START Provided data

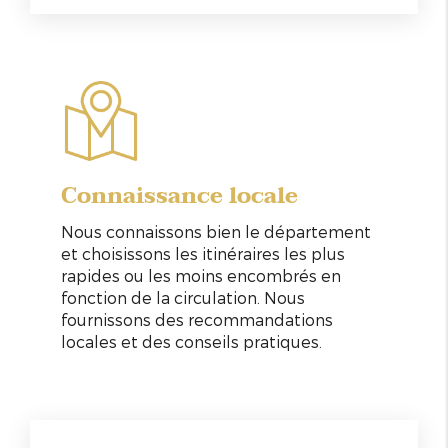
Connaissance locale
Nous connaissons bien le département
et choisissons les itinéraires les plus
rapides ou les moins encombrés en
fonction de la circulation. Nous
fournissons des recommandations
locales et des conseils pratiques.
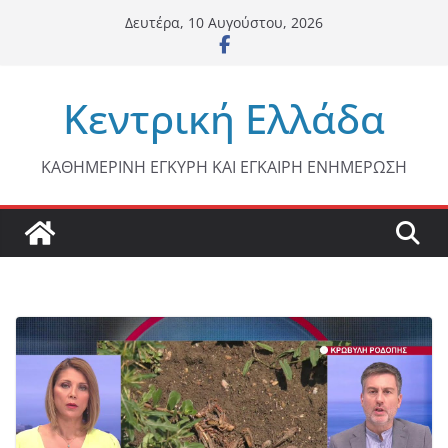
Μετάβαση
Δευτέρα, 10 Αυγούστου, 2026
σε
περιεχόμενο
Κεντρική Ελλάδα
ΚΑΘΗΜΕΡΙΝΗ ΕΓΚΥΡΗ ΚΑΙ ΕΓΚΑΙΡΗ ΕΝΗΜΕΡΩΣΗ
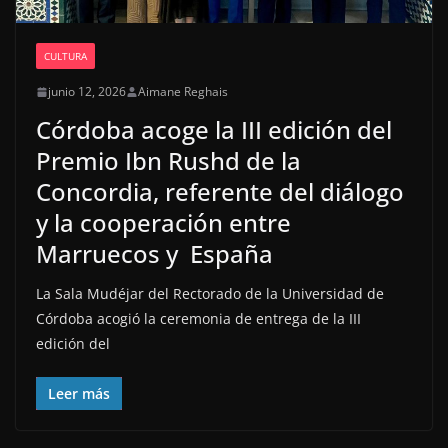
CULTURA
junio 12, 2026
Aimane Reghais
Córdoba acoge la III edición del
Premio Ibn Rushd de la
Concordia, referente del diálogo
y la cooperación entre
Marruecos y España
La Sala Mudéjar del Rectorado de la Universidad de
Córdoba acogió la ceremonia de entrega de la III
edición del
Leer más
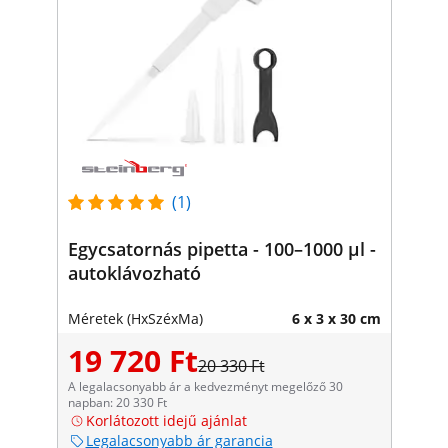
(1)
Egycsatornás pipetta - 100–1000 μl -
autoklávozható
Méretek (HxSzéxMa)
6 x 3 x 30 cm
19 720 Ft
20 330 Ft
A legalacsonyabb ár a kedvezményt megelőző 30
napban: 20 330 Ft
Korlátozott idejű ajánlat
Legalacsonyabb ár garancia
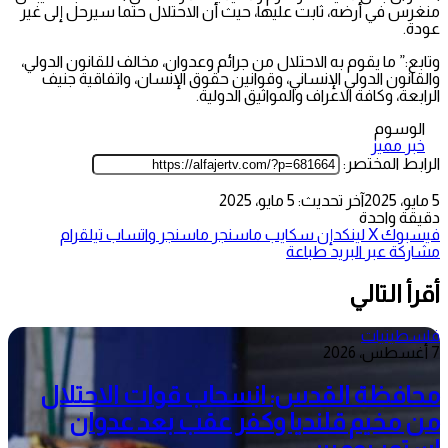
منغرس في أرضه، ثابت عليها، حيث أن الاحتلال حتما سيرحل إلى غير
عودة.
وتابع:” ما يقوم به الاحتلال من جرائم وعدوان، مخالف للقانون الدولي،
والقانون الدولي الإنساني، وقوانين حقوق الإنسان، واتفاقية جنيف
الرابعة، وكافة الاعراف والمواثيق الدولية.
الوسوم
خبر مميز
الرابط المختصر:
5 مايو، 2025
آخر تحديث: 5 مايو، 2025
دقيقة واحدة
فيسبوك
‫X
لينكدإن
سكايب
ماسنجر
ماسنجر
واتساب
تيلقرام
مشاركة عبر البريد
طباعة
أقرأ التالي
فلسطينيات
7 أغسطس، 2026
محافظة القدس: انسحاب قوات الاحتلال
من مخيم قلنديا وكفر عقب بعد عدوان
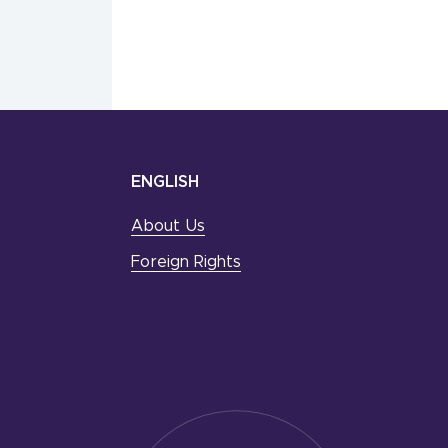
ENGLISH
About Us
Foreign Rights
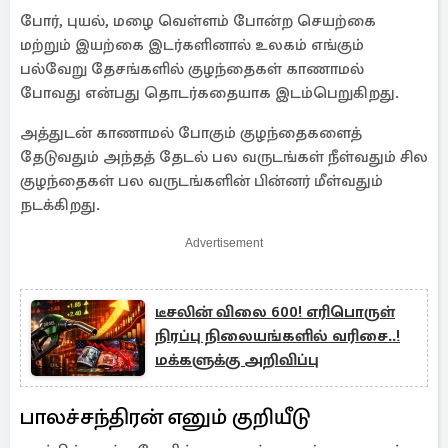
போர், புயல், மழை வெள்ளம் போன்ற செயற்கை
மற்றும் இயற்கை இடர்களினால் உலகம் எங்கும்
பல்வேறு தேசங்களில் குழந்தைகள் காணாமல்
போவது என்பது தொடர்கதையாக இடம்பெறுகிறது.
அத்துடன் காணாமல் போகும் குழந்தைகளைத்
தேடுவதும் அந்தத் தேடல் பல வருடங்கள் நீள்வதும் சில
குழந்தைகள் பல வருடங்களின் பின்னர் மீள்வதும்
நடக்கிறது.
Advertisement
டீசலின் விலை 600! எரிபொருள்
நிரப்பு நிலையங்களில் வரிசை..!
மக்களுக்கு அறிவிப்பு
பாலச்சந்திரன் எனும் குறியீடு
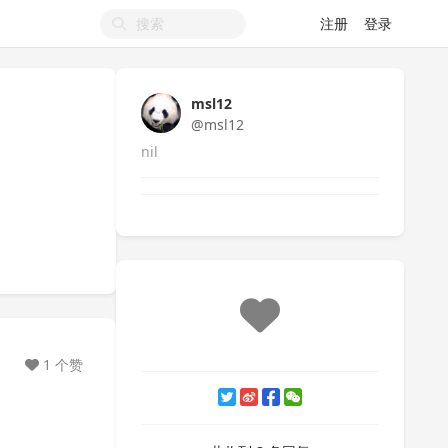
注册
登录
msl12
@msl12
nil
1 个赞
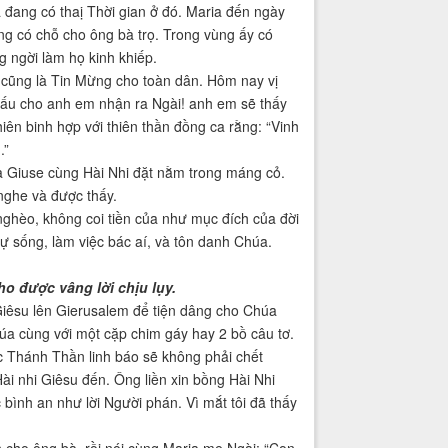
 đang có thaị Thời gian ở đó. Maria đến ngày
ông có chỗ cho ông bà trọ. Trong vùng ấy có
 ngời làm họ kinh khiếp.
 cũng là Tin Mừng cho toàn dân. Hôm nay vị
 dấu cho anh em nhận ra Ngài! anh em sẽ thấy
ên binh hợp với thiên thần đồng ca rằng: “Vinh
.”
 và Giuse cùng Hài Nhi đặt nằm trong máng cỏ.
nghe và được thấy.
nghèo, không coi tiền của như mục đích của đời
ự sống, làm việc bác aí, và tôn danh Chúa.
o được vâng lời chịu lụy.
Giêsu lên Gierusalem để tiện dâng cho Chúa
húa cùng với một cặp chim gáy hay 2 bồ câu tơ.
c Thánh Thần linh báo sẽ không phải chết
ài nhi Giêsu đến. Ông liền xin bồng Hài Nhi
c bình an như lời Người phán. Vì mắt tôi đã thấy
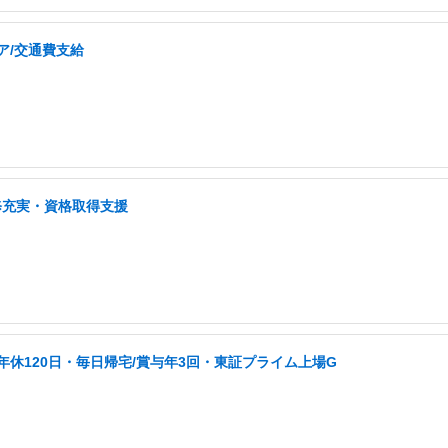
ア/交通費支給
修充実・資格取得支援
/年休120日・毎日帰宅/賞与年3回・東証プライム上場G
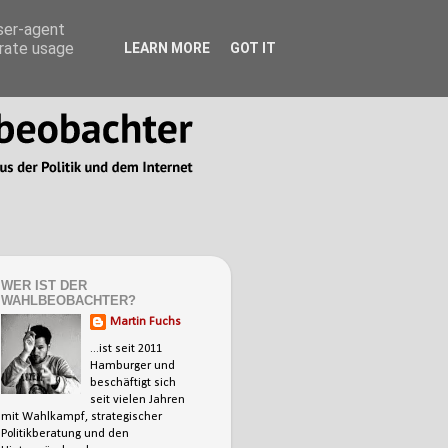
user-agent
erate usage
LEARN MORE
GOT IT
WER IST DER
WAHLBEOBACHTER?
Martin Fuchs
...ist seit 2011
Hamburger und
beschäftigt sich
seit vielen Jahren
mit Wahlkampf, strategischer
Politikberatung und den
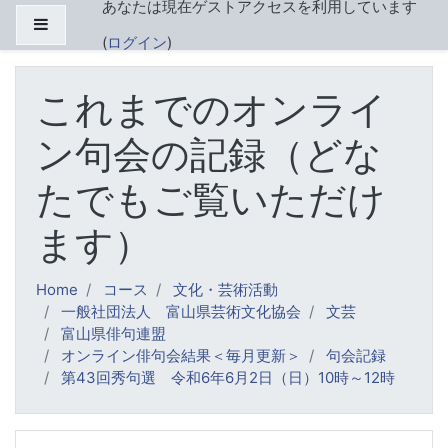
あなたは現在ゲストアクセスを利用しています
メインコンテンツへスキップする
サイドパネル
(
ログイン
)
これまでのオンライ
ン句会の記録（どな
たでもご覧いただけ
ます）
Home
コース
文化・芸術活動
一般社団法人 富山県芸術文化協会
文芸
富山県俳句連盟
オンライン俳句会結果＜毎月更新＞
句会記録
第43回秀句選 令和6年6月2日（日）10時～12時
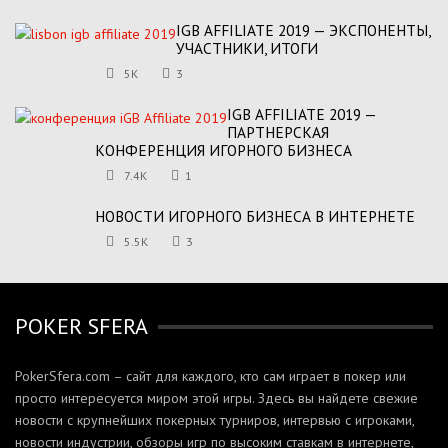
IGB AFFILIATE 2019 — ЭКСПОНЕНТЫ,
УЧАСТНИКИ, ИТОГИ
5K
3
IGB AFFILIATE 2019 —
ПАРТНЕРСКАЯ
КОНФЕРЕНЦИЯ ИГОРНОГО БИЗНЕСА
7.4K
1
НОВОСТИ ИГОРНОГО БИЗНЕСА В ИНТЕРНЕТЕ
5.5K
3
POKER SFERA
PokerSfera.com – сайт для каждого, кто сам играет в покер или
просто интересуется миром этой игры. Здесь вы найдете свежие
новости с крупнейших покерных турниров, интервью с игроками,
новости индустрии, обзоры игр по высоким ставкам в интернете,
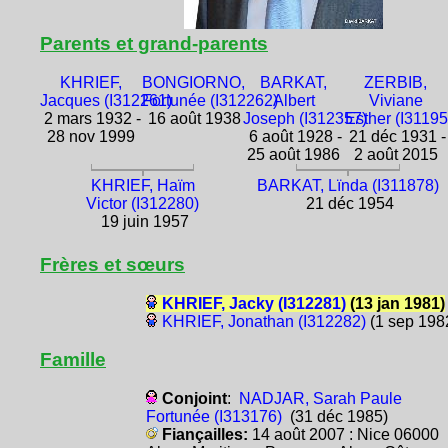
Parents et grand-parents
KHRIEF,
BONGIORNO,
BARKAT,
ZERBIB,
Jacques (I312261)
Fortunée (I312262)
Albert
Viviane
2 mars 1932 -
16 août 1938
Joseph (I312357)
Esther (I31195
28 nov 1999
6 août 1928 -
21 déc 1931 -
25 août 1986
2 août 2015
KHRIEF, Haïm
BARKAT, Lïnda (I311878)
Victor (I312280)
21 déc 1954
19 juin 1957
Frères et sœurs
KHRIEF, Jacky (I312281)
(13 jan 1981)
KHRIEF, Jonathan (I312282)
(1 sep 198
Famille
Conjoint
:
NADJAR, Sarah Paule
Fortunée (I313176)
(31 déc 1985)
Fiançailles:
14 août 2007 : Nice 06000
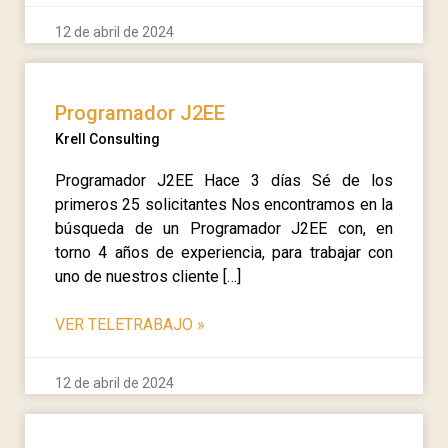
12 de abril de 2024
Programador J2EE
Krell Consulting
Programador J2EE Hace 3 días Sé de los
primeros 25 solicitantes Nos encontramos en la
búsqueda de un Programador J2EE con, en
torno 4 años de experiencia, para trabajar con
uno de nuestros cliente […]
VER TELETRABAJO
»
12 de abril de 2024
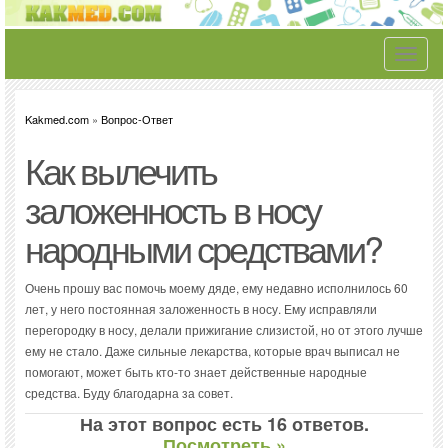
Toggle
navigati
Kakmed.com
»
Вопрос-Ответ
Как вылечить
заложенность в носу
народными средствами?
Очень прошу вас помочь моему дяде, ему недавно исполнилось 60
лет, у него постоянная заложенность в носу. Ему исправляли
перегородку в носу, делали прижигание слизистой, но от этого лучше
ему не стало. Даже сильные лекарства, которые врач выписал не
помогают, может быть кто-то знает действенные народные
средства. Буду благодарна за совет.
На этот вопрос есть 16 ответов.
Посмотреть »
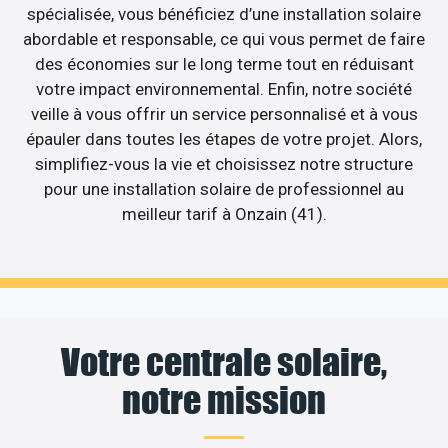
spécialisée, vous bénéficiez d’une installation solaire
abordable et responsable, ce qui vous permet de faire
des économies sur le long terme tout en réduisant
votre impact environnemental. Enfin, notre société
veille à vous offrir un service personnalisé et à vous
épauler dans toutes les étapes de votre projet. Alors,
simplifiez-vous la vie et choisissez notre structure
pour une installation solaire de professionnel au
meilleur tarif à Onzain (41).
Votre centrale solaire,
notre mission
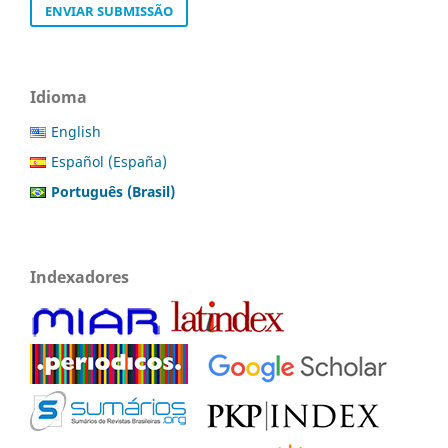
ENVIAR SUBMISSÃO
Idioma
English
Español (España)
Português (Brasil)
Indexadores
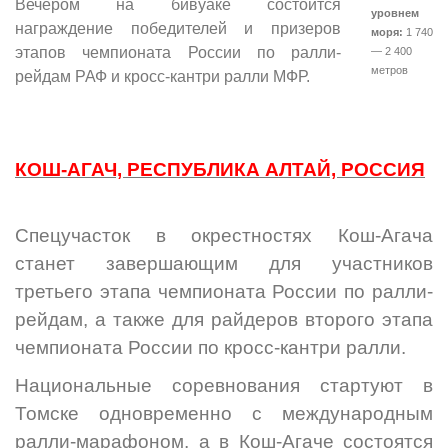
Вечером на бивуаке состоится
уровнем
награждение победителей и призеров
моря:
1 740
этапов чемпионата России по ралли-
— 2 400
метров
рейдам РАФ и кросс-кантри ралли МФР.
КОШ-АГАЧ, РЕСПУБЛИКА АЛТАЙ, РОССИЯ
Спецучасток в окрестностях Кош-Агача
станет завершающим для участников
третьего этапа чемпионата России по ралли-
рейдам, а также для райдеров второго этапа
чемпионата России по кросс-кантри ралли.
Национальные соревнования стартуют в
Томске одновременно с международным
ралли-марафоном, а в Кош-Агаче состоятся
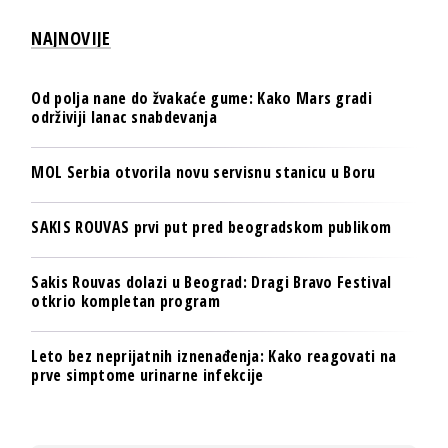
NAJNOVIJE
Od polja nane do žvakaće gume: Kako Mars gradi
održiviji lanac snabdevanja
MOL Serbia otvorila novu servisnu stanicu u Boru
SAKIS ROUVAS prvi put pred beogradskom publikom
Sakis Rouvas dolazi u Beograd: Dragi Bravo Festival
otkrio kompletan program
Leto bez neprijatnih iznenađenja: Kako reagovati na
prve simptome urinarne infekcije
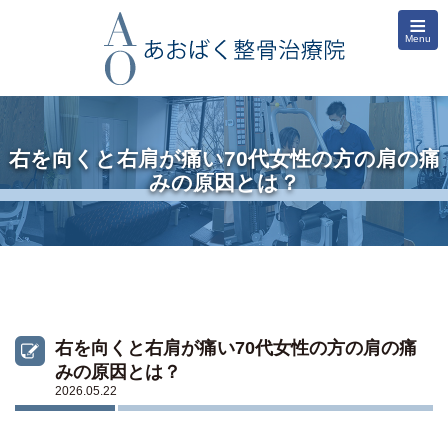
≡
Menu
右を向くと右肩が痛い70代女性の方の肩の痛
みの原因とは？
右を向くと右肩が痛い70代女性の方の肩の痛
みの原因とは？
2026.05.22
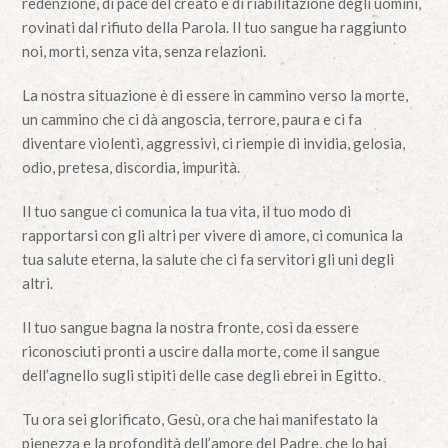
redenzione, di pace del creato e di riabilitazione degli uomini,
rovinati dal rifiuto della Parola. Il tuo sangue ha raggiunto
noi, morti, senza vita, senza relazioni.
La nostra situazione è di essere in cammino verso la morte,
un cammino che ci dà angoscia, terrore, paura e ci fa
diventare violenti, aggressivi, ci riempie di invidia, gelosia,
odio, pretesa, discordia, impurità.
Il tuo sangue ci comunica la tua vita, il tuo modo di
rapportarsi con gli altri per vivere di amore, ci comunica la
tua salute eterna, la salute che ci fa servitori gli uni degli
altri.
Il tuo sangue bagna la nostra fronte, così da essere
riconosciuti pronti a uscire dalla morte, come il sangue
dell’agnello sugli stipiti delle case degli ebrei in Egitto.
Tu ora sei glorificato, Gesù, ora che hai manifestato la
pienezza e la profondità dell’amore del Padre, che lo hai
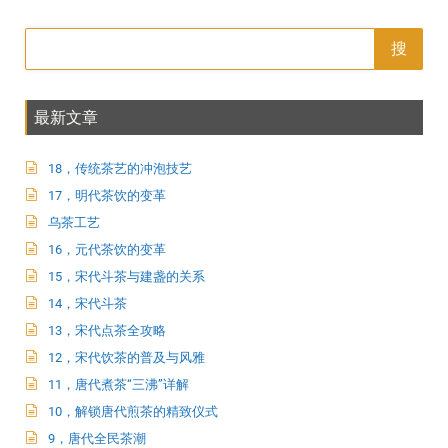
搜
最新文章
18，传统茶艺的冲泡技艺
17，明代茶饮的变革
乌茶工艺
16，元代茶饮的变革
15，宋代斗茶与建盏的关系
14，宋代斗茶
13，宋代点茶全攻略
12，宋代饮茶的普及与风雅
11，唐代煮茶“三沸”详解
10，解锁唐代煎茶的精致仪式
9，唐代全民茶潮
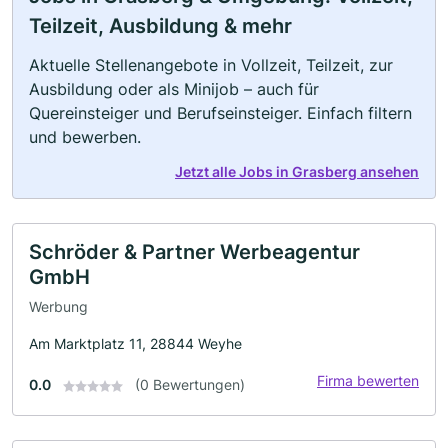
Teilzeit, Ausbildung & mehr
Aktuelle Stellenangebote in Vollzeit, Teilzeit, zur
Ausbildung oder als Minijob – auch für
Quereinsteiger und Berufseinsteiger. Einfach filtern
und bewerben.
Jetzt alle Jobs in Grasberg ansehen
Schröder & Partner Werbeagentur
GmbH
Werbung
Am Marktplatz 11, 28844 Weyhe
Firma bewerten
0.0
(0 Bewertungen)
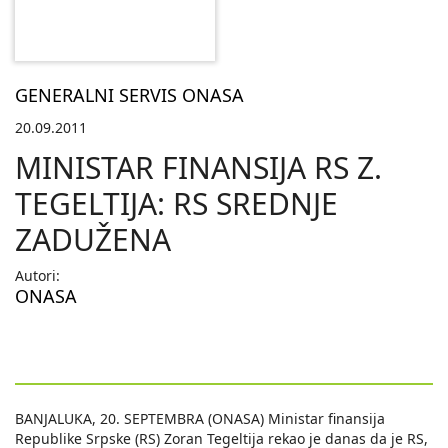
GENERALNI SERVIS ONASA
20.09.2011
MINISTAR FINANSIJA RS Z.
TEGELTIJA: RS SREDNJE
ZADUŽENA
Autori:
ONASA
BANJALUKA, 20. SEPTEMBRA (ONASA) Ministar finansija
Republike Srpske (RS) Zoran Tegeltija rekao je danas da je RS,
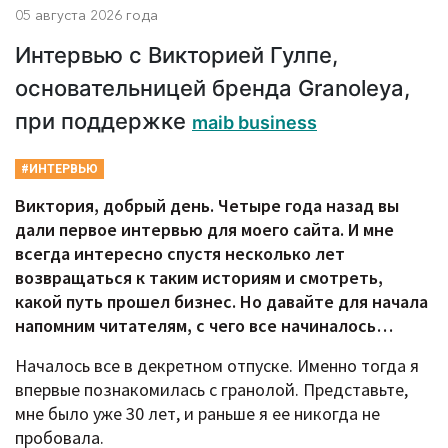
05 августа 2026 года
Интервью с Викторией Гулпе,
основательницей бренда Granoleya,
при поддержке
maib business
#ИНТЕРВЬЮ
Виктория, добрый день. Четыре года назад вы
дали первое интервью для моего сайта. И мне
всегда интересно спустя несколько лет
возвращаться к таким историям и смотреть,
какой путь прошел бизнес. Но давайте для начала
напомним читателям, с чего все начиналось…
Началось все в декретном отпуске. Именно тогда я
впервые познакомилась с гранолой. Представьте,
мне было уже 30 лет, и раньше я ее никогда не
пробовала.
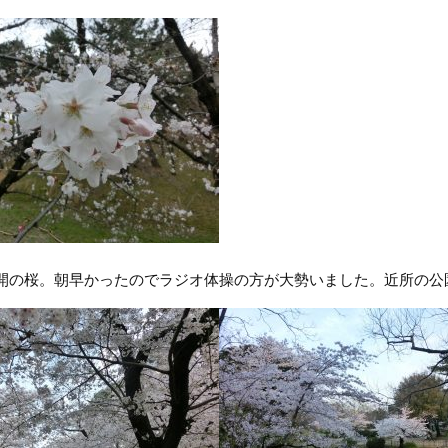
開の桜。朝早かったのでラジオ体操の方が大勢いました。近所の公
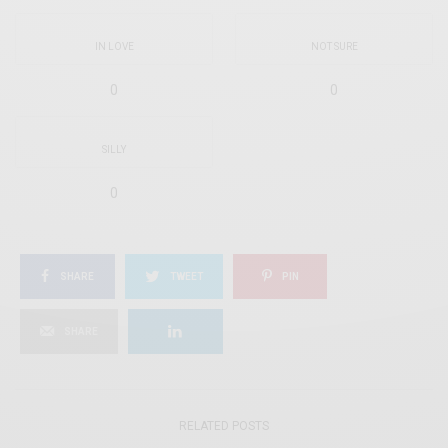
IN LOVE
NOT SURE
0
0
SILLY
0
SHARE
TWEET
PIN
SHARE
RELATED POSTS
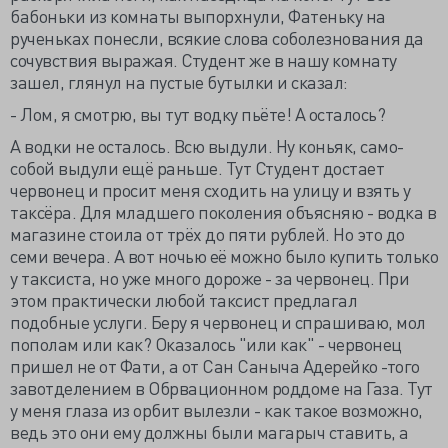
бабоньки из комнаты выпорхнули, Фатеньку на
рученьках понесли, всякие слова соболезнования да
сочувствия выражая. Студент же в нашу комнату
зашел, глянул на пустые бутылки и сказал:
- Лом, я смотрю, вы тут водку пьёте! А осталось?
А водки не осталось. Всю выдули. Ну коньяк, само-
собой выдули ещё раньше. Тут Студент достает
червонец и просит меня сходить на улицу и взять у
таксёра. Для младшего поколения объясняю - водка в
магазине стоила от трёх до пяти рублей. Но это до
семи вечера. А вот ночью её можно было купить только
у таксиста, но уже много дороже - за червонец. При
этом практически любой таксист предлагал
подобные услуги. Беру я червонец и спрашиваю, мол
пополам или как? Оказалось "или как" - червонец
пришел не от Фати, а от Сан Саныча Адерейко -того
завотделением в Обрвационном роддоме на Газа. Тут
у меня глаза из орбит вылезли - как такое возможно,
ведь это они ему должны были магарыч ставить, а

END Provided data

> Exercise prompt
Between and including the line above that contains "21 déc 1931" and the line that contains "uno de nuestros cliente […]", restate every line word for word. Pictures stay out.

> Solution
21 déc 1931 -
25 août 1986
2 août 2015
KHRIEF, Haïm
BARKAT, Lïnda (I311878)
Victor (I312280)
21 déc 1954
19 juin 1957
Frères et sœurs
KHRIEF, Jacky (I312281)
(13 jan 1981)
KHRIEF, Jonathan (I312282)
(1 sep 198
Famille
Conjoint
:
NADJAR, Sarah Paule
Fortunée (I313176)
(31 déc 1985)
Fiançailles:
14 août 2007 : Nice 06000
12 de abril de 2024
Programador J2EE
Krell Consulting
Programador J2EE Hace 3 días Sé de los
primeros 25 solicitantes Nos encontramos en la
búsqueda de un Programador J2EE con, en
torno 4 años de experiencia, para trabajar con
uno de nuestros cliente […]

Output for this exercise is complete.